A Hyperstar would give you very fast optics and is within your budget. It would give you a focal length of 684mm which would be somewhat more manageable. But for long-exposure AP purposes your mount would still be grossly overloaded so you may still find the whole thing frustrating. The image circle of the C14's Hyperstar is smaller than is your 6D's sensor so vignetting would be a pretty significant problem. But because the Hyperstar's cost is about $600 under your $2000 budget you could still buy a more suitable camera to use but your mount would still be overloaded for AP purposes.
Something like the 8" TPO Ritchey-Chretien (Astronomics sells one for $1400) comes to mind. You get a 16.4 pound instrument with a 1.6 meter focal length so your mount will handle it well. The focal length can give you enough image scale so that you may get some of the details you want. But at that focal length you may be significantly affected by atmospheric turbulence and tracking can also be challenging. But you can probably handle the tracking pretty well if you get a good autoguider system.
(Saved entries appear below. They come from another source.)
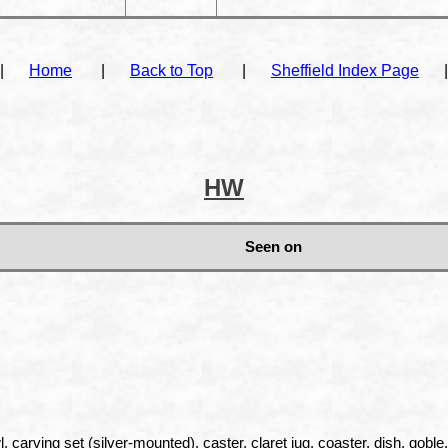
|
Home
|
Back to Top
|
Sheffield Index Page
|
HW
Seen on
, carving set (silver-mounted), caster, claret jug, coaster, dish, goble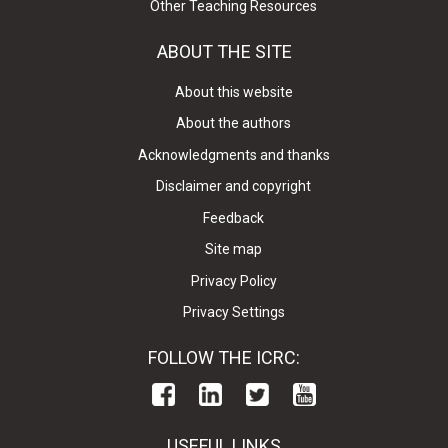
Other Teaching Resources
ABOUT THE SITE
About this website
About the authors
Acknowledgments and thanks
Disclaimer and copyright
Feedback
Site map
Privacy Policy
Privacy Settings
FOLLOW THE ICRC:
USEFUL LINKS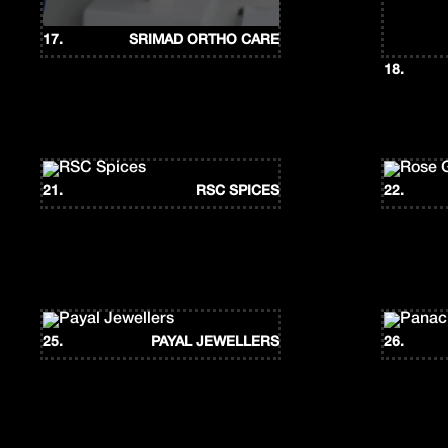
17.
SRIMAD ORTHO CARE
18.
21.
RSC SPICES
22.
25.
PAYAL JEWELLERS
26.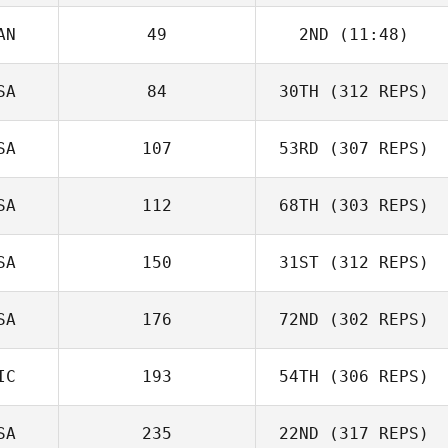
AN
49
2ND
(11:48)
SA
84
30TH
(312 REPS)
SA
107
53RD
(307 REPS)
SA
112
68TH
(303 REPS)
SA
150
31ST
(312 REPS)
SA
176
72ND
(302 REPS)
IC
193
54TH
(306 REPS)
SA
235
22ND
(317 REPS)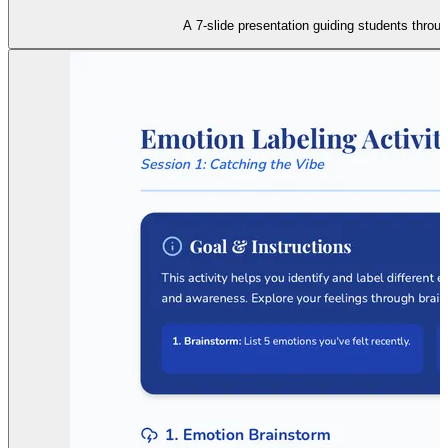
A 7-slide presentation guiding students throu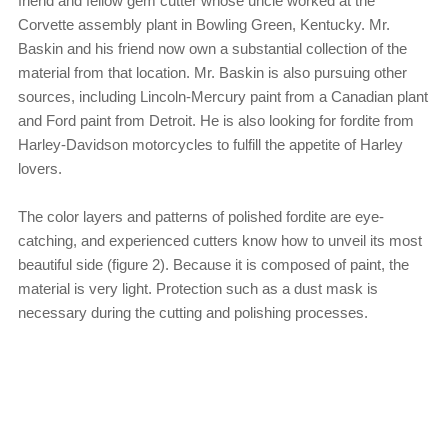
friend and fellow gem cutter whose uncle worked at the
Corvette assembly plant in Bowling Green, Kentucky. Mr.
Baskin and his friend now own a substantial collection of the
material from that location. Mr. Baskin is also pursuing other
sources, including Lincoln-Mercury paint from a Canadian plant
and Ford paint from Detroit. He is also looking for fordite from
Harley-Davidson motorcycles to fulfill the appetite of Harley
lovers.
The color layers and patterns of polished fordite are eye-
catching, and experienced cutters know how to unveil its most
beautiful side (figure 2). Because it is composed of paint, the
material is very light. Protection such as a dust mask is
necessary during the cutting and polishing processes.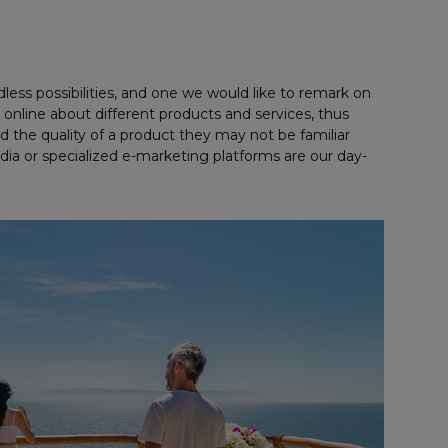
ndless possibilities, and one we would like to remark on
 online about different products and services, thus
 the quality of a product they may not be familiar
a or specialized e-marketing platforms are our day-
I cannot find the image circle of the 8" RC and it would not at all surprise me if you found that your full-frame sensor is bigger than its image circle so vignetting could be a significant issue. But again, since the RC would be $600 under your budget you might be able to get a camera with a smaller sensor for this use. But since you would need an autoguider as well I'm concerned we'd blow your budget.
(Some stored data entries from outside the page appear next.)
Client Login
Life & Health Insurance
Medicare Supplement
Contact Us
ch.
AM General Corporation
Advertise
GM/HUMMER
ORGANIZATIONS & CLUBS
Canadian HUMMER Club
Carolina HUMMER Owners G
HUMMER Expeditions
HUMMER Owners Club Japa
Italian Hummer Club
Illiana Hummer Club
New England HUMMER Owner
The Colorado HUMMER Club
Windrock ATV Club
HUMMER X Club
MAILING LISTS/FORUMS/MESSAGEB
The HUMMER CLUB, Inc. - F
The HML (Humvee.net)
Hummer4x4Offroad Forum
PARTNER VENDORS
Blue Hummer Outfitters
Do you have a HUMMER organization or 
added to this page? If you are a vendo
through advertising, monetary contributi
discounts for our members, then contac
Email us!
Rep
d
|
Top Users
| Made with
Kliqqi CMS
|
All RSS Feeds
You can get a 102mm William Optics Gran Turismo for $1997. This gets you a scope with an image circle big enough for a full-frame sensor. You have a decent focal length of 703mm which means your imaging will be comparatively easy (not nearly as sensitive to tracking errors and atmospheric turbulence as a 1.6 meter focal length instrument). You do not have the same potential for capturing detail as if you were using the 8" RC, however, since both your aperture and your focal length are much less.
The GT-102 will have field curvature problems. They do include a matched flattener/reducer. I usually like this but since for cometary imaging purposes I would probably want the full 703mm focal length, I don't think I would want to use the flattener/reducer for most of your cometary work. William Optics does sell a field flattener (FF68II) which should work nicely and preserve the 703mm focal length but it does cost nearly $600?
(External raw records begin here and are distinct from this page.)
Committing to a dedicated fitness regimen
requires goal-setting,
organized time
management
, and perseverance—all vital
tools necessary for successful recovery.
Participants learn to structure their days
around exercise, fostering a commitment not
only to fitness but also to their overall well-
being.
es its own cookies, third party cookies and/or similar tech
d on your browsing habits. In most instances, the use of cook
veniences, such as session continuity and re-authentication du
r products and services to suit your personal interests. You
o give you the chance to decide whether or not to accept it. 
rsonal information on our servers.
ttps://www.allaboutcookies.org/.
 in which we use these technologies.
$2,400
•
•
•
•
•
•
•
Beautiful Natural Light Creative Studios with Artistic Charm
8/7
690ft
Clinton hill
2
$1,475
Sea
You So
If not wedded too strongly toward using the Canon 6D as your camera I think this is what I would do:
I would get an 8" Newtonian astrograph for $600 or less. Plenty light for your mount. Good aperture for potential resolution. The focal length is 800mm so you just might get enough detail to satisfy you. That leaves you plenty of money left over to get something like a cooled monochrome ASI1600 or the QHY163M. You can get later add narrow-band filters and such so that you can study the comets in various wavelengths. You will, of course, have to also get a corrector for that scope's aberrations.
Monochrome means better QE, better SNR, and more potential detail which are all pluses.
Even if one were to ignore all those pluses, for scientific purposes I consider monochrome to be far preferable. When using a color camera you are dealing with some form of the Bayer Matrix and you will be using a de-Bayering algorithm to reconstruct some of the detail lost by using a color sensor. This means that for fine detail you cannot be sure that the algorithm properly reconstructed the detail and you may be getting somewhat bad data - and that is a problem if your goal is science rather than making a pretty picture.
So I see quite a few options but for scientific purposes within your budget I prefer the 8" astrograph with the monochrome ASI1600 or the monochrome QHY163.
I'll be quite interested in seeing what you choose.
Edited by OleCuss, 07 December 2017 - 10:28 PM.